Zhang Xueping, Diab Iman H, Zehner Zendra E
Department of Biochemistry and the Massey Cancer Center, Medical College of Virginia Campus of Virginia Commonwealth University, Richmond, VA 23298-0614, USA.
Nucleic Acids Res. 2003 Jun 1;31(11):2900-14. doi: 10.1093/nar/gkg380.
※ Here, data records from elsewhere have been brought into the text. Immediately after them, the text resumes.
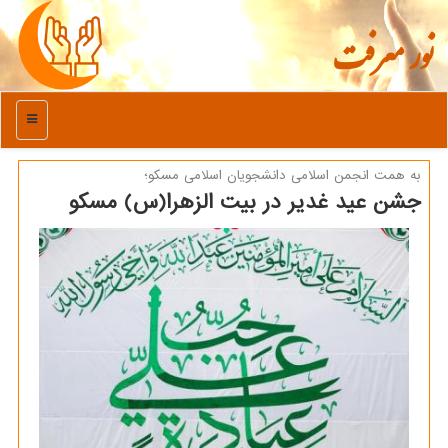
نور معرفت
منو
به همت انجمن اسلامی دانشجویان اسلامی مسكو؛
جشن عید غدیر در بیت الزهرا(س) مسكو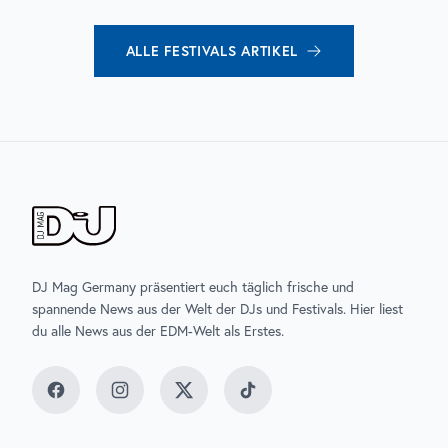
ALLE
FESTIVALS
ARTIKEL
DJ Mag Germany präsentiert euch täglich frische und
spannende News aus der Welt der DJs und Festivals. Hier liest
du alle News aus der EDM-Welt als Erstes.
Facebook
Instagram
Twitter
TikTok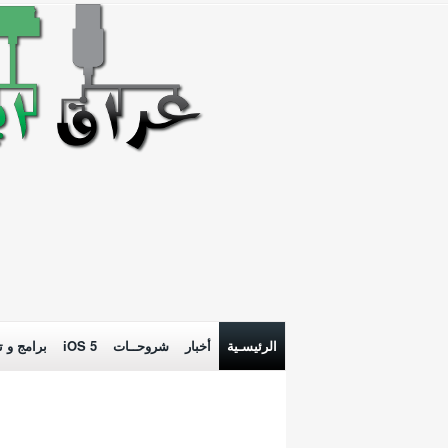
الرئيسـية
أخبار
شروحــات
iOS 5
برامج و ت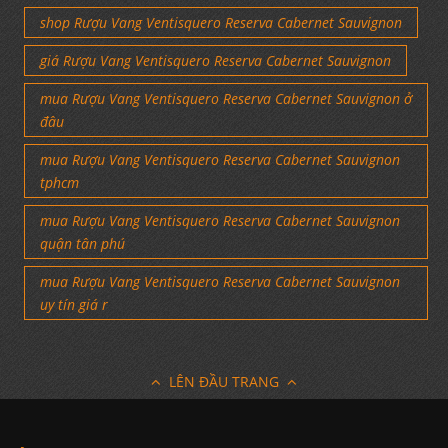
shop Rượu Vang Ventisquero Reserva Cabernet Sauvignon
giá Rượu Vang Ventisquero Reserva Cabernet Sauvignon
mua Rượu Vang Ventisquero Reserva Cabernet Sauvignon ở
đâu
mua Rượu Vang Ventisquero Reserva Cabernet Sauvignon
tphcm
mua Rượu Vang Ventisquero Reserva Cabernet Sauvignon
quận tân phú
mua Rượu Vang Ventisquero Reserva Cabernet Sauvignon
uy tín giá r
LÊN ĐẦU TRANG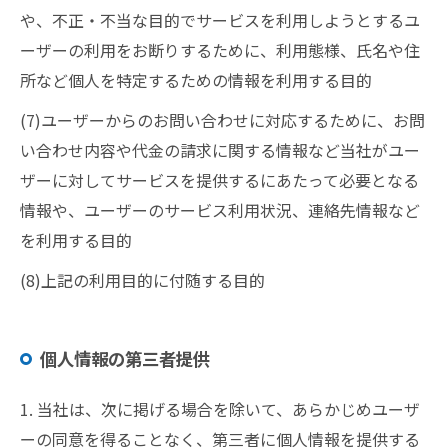
や、不正・不当な目的でサービスを利用しようとするユ
ーザーの利用をお断りするために、利用態様、氏名や住
所など個人を特定するための情報を利用する目的
(7)ユーザーからのお問い合わせに対応するために、お問
い合わせ内容や代金の請求に関する情報など当社がユー
ザーに対してサービスを提供するにあたって必要となる
情報や、ユーザーのサービス利用状況、連絡先情報など
を利用する目的
(8)上記の利用目的に付随する目的
個人情報の第三者提供
1. 当社は、次に掲げる場合を除いて、あらかじめユーザ
ーの同意を得ることなく、第三者に個人情報を提供する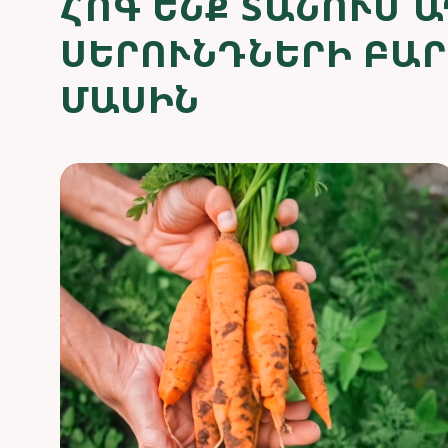
ՀՈԳ ԵՆՔ ՏԱՆՈՒՄ 
ՍԵՐՈՒՆԴՆԵՐԻ ԲԱ
ՄԱՍԻՆ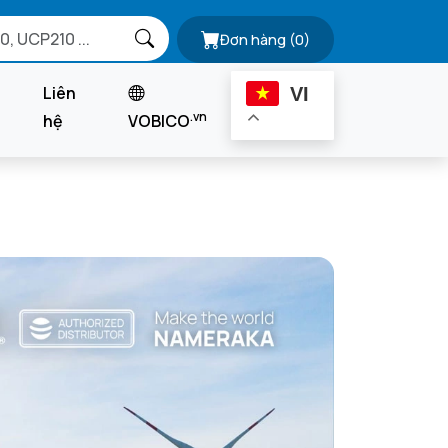
Đơn hàng
(0)
Liên
VI
.vn
hệ
VOBICO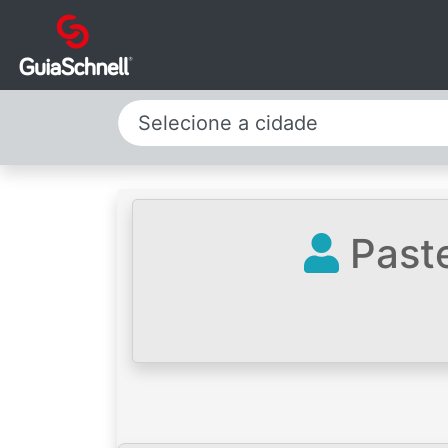
Selecione a cidade
Paste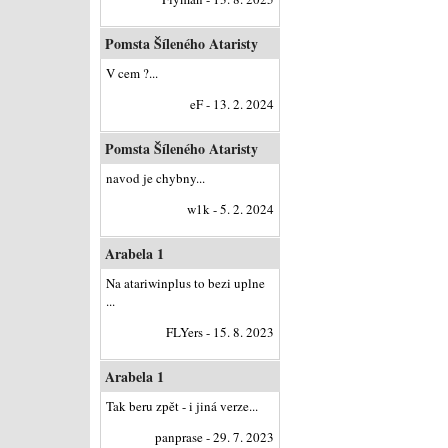
Pomsta Šíleného Ataristy
V cem ?...
eF - 13. 2. 2024
Pomsta Šíleného Ataristy
navod je chybny...
w1k - 5. 2. 2024
Arabela 1
Na atariwinplus to bezi uplne
...
FLYers - 15. 8. 2023
Arabela 1
Tak beru zpět - i jiná verze...
panprase - 29. 7. 2023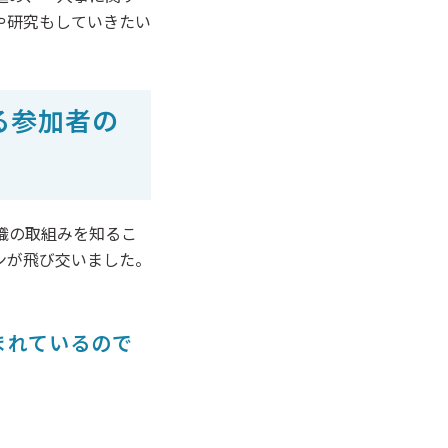
や研究もしていきたい
る参加者の
織の取組みを知るこ
ンが飛び交いました。
まれているので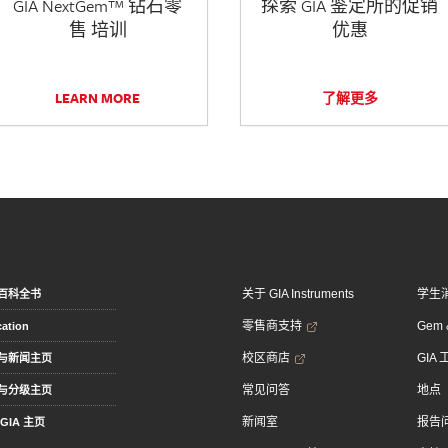
GIA NextGem™ 钻石零
探索 GIA 鉴定所的促销
售 培训
优惠
LEARN MORE
了解更多
关于 GIA Instruments
学生
百科全书
零售商支持
Gem &
ation
校区商店
GIA
与新闻主页
常见问答
地点
与分级主页
新闻室
报告
GIA 主页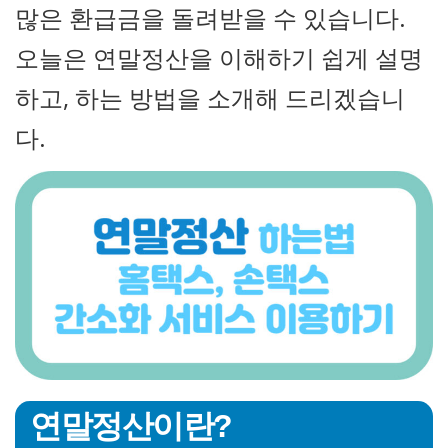
많은 환급금을 돌려받을 수 있습니다.
오늘은 연말정산을 이해하기 쉽게 설명
하고, 하는 방법을 소개해 드리겠습니
다.
연말정산이란?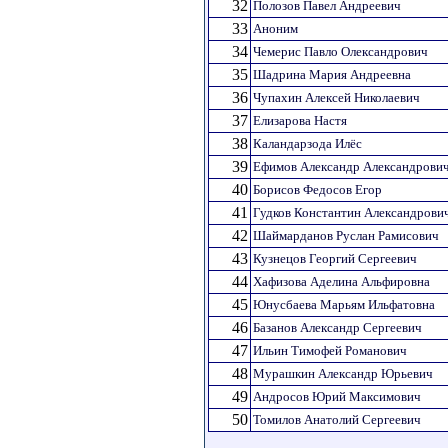
32
Полозов Павел Андреевич
33
Аноним
34
Чемерис Павло Олександрович
35
Шадрина Мария Андреевна
36
Чупахин Алексей Николаевич
37
Елизарова Настя
38
Каландарзода Илёс
39
Ефимов Александр Александрови
40
Борисов Федосов Егор
41
Гудков Константин Александрови
42
Шаймарданов Руслан Рамисович
43
Кузнецов Георгий Сергеевич
44
Хафизова Аделина Альфировна
45
Юнусбаева Марьям Ильфатовна
46
Базанов Александр Сергеевич
47
Ильин Тимофей Романович
48
Мурашкин Александр Юрьевич
49
Андросов Юрий Максимович
50
Томилов Анатолий Сергеевич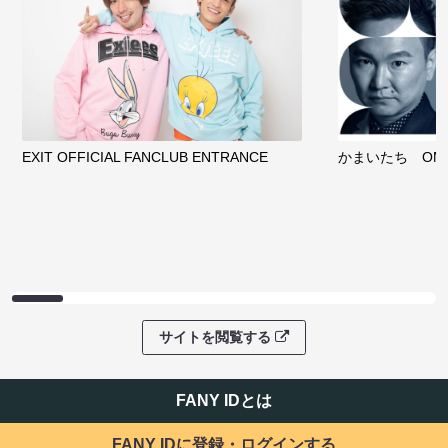
EXIT OFFICIAL FANCLUB ENTRANCE
かまいたち OMA
サイトを閲覧する
FANY IDとは
FANY IDに登録・ログインする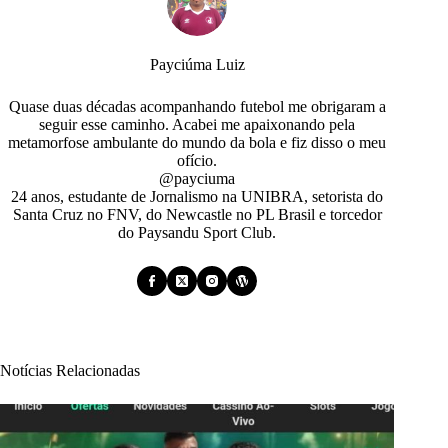
Payciúma Luiz
Quase duas décadas acompanhando futebol me obrigaram a
seguir esse caminho. Acabei me apaixonando pela
metamorfose ambulante do mundo da bola e fiz disso o meu
ofício.
@payciuma
24 anos, estudante de Jornalismo na UNIBRA, setorista do
Santa Cruz no FNV, do Newcastle no PL Brasil e torcedor
do Paysandu Sport Club.
Notícias Relacionadas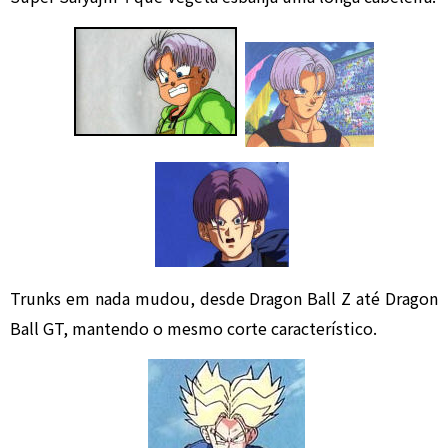
Trunks em nada mudou, desde Dragon Ball Z até Dragon
Ball GT, mantendo o mesmo corte característico.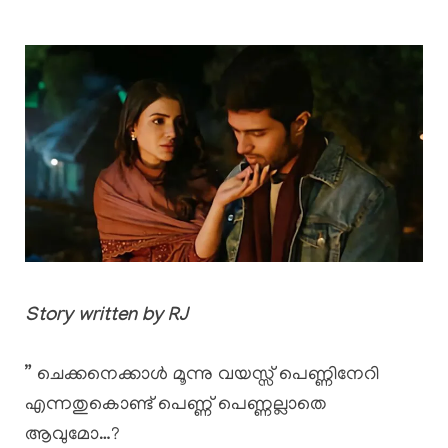
Story written by RJ
” ചെക്കനെക്കാൾ മൂന്നു വയസ്സ് പെണ്ണിനേറി
എന്നതുകൊണ്ട് പെണ്ണ് പെണ്ണല്ലാതെ
ആവുമോ…?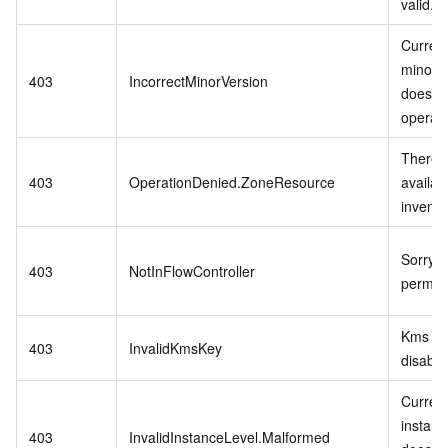
valid.
Curren
minor v
403
IncorrectMinorVersion
does no
operati
There i
403
OperationDenied.ZoneResource
availab
invento
Sorry,n
403
NotInFlowController
permiss
Kms ke
403
InvalidKmsKey
disable
Curren
instanc
403
InvalidInstanceLevel.Malformed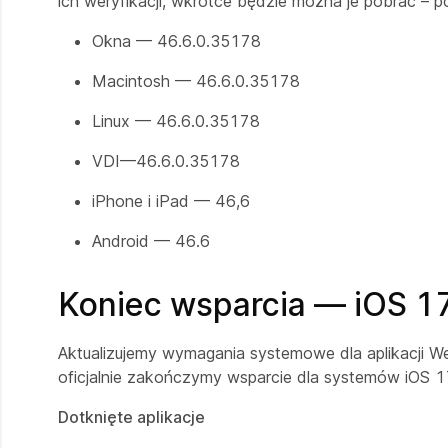
ich weryfikacji, wkrótce będzie można je pobrać – po
Okna — 46.6.0.35178
Macintosh — 46.6.0.35178
Linux — 46.6.0.35178
VDI—46.6.0.35178
iPhone i iPad — 46,6
Android — 46.6
Koniec wsparcia — iOS 17
Aktualizujemy wymagania systemowe dla aplikacji W
oficjalnie zakończymy wsparcie dla systemów iOS 1
Dotknięte aplikacje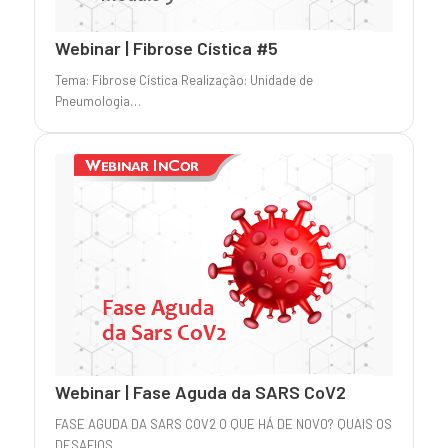
Webinar | Fibrose Cística #5
Tema: Fibrose Cística Realização: Unidade de
Pneumologia…
Webinar | Fase Aguda da SARS CoV2
FASE AGUDA DA SARS COV2 O QUE HÁ DE NOVO? QUAIS OS
DESAFIOS…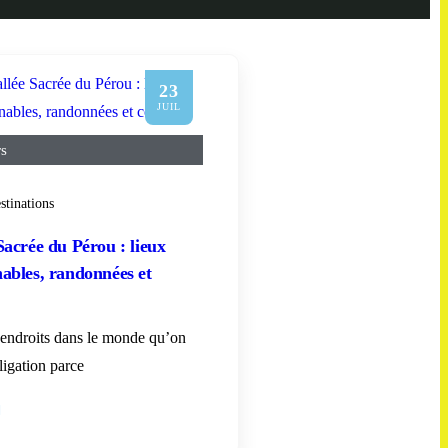
23
JUIL
rs
stinations
Sacrée du Pérou : lieux
ables, randonnées et
s endroits dans le monde qu’on
ligation parce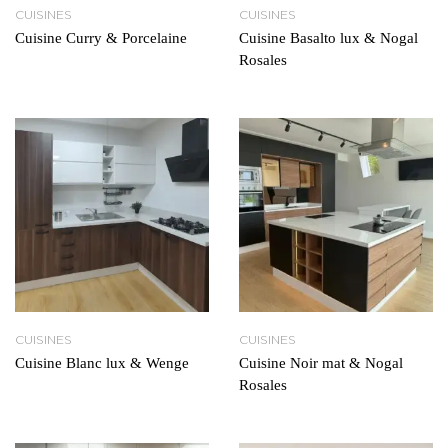
CUISINES
CUISINES
Cuisine Curry & Porcelaine
Cuisine Basalto lux & Nogal
Rosales
CUISINES
CUISINES
Cuisine Blanc lux & Wenge
Cuisine Noir mat & Nogal
Rosales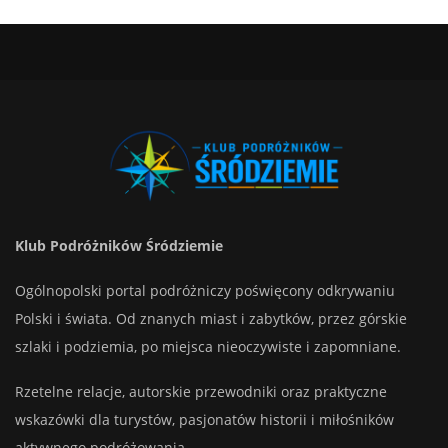
Klub Podróżników Śródziemie
Ogólnopolski portal podróżniczy poświęcony odkrywaniu
Polski i świata. Od znanych miast i zabytków, przez górskie
szlaki i podziemia, po miejsca nieoczywiste i zapomniane.
Rzetelne relacje, autorskie przewodniki oraz praktyczne
wskazówki dla turystów, pasjonatów historii i miłośników
aktywnego podróżowania.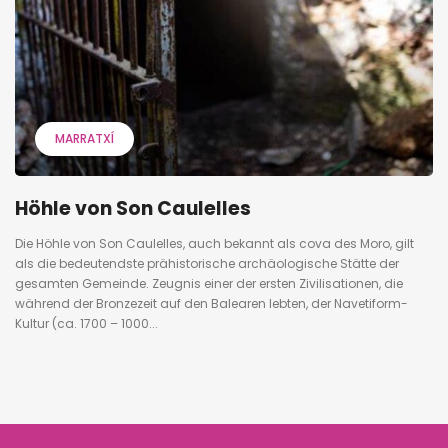
MARRATXÍ
Höhle von Son Caulelles
Die Höhle von Son Caulelles, auch bekannt als cova des Moro, gilt
als die bedeutendste prähistorische archäologische Stätte der
gesamten Gemeinde. Zeugnis einer der ersten Zivilisationen, die
während der Bronzezeit auf den Balearen lebten, der Navetiform-
Kultur (ca. 1700 – 1000...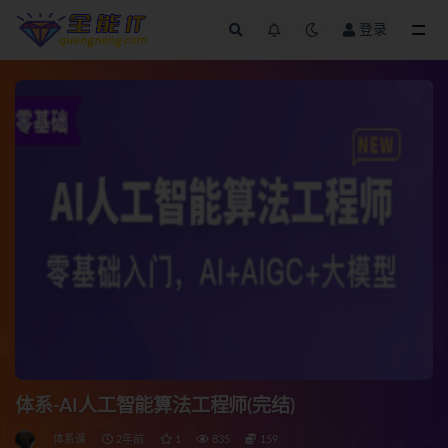
登录
全部
体系-AI人工智能算法工程师(完结)
体系课
2年前
1
835
159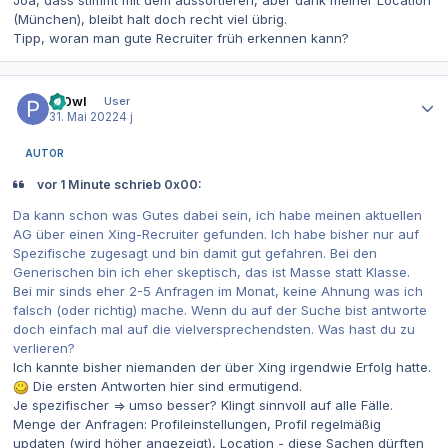
(München), bleibt halt doch recht viel übrig.
Tipp, woran man gute Recruiter früh erkennen kann?
Autor-Statistiken
Pr0wl
User
31. Mai 2022
4 j
AUTOR
vor 1 Minute schrieb 0x00:
Da kann schon was Gutes dabei sein, ich habe meinen aktuellen
AG über einen Xing-Recruiter gefunden. Ich habe bisher nur auf
Spezifische zugesagt und bin damit gut gefahren. Bei den
Generischen bin ich eher skeptisch, das ist Masse statt Klasse.
Bei mir sinds eher 2-5 Anfragen im Monat, keine Ahnung was ich
falsch (oder richtig) mache. Wenn du auf der Suche bist antworte
doch einfach mal auf die vielversprechendsten. Was hast du zu
verlieren?
Ich kannte bisher niemanden der über Xing irgendwie Erfolg hatte.
Die ersten Antworten hier sind ermutigend.
Je spezifischer => umso besser? Klingt sinnvoll auf alle Fälle.
Menge der Anfragen: Profileinstellungen, Profil regelmäßig
updaten (wird höher angezeigt), Location - diese Sachen dürften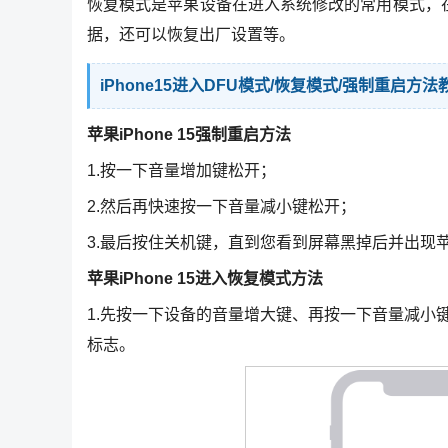
恢复模式是苹果设备在进入系统修改的常用模式，
据，还可以恢复出厂设置等。
iPhone15进入DFU模式/恢复模式/强制重启方法
苹果iPhone 15强制重启方法
1.按一下音量增加键松开；
2.然后再快速按一下音量减小键松开；
3.最后按住关机键，直到您看到屏幕黑掉后并出现苹果
苹果iPhone 15进入恢复模式方法
1.先按一下设备的音量增大键、再按一下音量减小键
标志。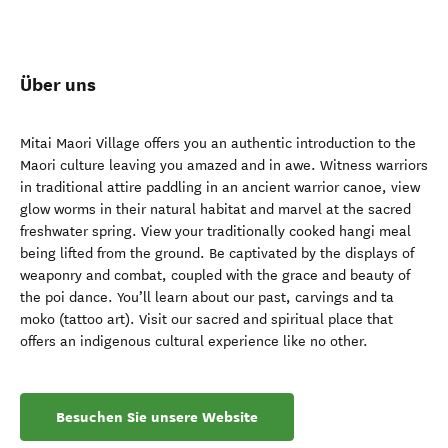
Über uns
Mitai Maori Village offers you an authentic introduction to the
Maori culture leaving you amazed and in awe. Witness warriors
in traditional attire paddling in an ancient warrior canoe, view
glow worms in their natural habitat and marvel at the sacred
freshwater spring. View your traditionally cooked hangi meal
being lifted from the ground. Be captivated by the displays of
weaponry and combat, coupled with the grace and beauty of
the poi dance. You’ll learn about our past, carvings and ta
moko (tattoo art). Visit our sacred and spiritual place that
offers an indigenous cultural experience like no other.
Besuchen Sie unsere Website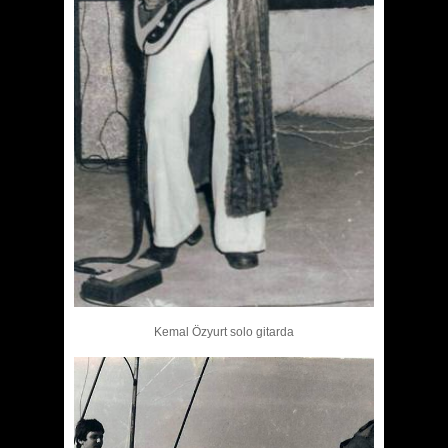
Kemal Özyurt solo gitarda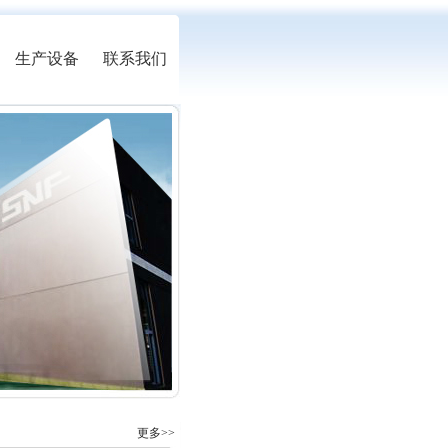
生产设备
联系我们
更多>>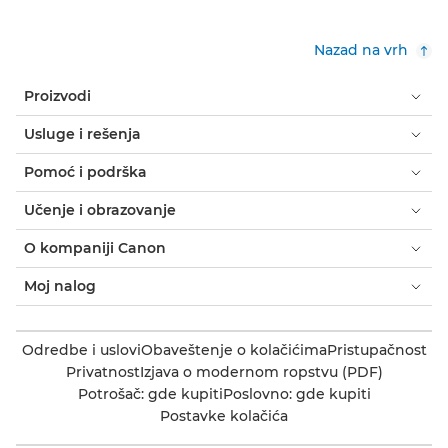
Nazad na vrh
Proizvodi
Usluge i rešenja
Pomoć i podrška
Učenje i obrazovanje
O kompaniji Canon
Moj nalog
Odredbe i uslovi
Obaveštenje o kolačićima
Pristupačnost
Privatnost
Izjava o modernom ropstvu (PDF)
Potrošač: gde kupiti
Poslovno: gde kupiti
Postavke kolačića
Vimentin, a member of the intermediate filament protein family, is regulated both developmentally and tissue specifically. It is also a marker of the metastatic potential of many tumor cells. Pre viously, the human vimentin promoter has been shown to contain multiple elements for the binding of both positive- and negative-acting regulatory factors. Transient transfection analysis of various vimentin 5'-end promoter sequences and mutants thereof fused to a reporter gene further defined two regulatory elements, a positive element that binds Sp1 and a negative element that binds the protein ZBP-89. ZBP-89 has been shown to be either a repressor or an activator of gene expression, depending on the promoter. Here, we show that for vimentin, both ZBP-89 and ZBP-99 repress reporter gene expression in Schneider (S2) cells. Deletion constructs confirm that the glutamine-rich region of Sp1 is required to enhance vimentin transcription, whereas the N-terminus of ZBP-89 is required to interact with Sp1 and repress gene expression. The overexpression of hTAF(II)130 can alleviate ZBP-89 repression in S2 cells, suggesting how ZBP-89 might serve to block gene expression.
波形蛋白是中间丝蛋白家族的成员之一,其表达在发育过程和组织中具有特异性调控。它也是许多肿瘤细胞转移潜能的标志物。此前,已证明人类波形蛋白启动子含有多个可与正负调控因子结合的元件。对与报告基因融合的各种波形蛋白5'端启动子序列及其突变体进行瞬时转染分析,进一步确定了两个调控元件,一个是与Sp1结合的正向元件,另一个是与蛋白ZBP-89结合的负向元件。根据启动子的不同,ZBP-89已被证明是基因表达的抑制因子或激活因子。在此,我们表明,对于波形蛋白,ZBP-89和ZBP-99均可抑制施耐德(S2)细胞中的报告基因表达。缺失构建体证实,Sp1富含谷氨酰胺的区域是增强波形蛋白转录所必需的,而ZBP-89的N端是与Sp1相互作用并抑制基因表达所必需的。hTAF(II)130的过表达可减轻S2细胞中ZBP-89的抑制作用,提示了ZBP-89可能阻断基因表达的机制。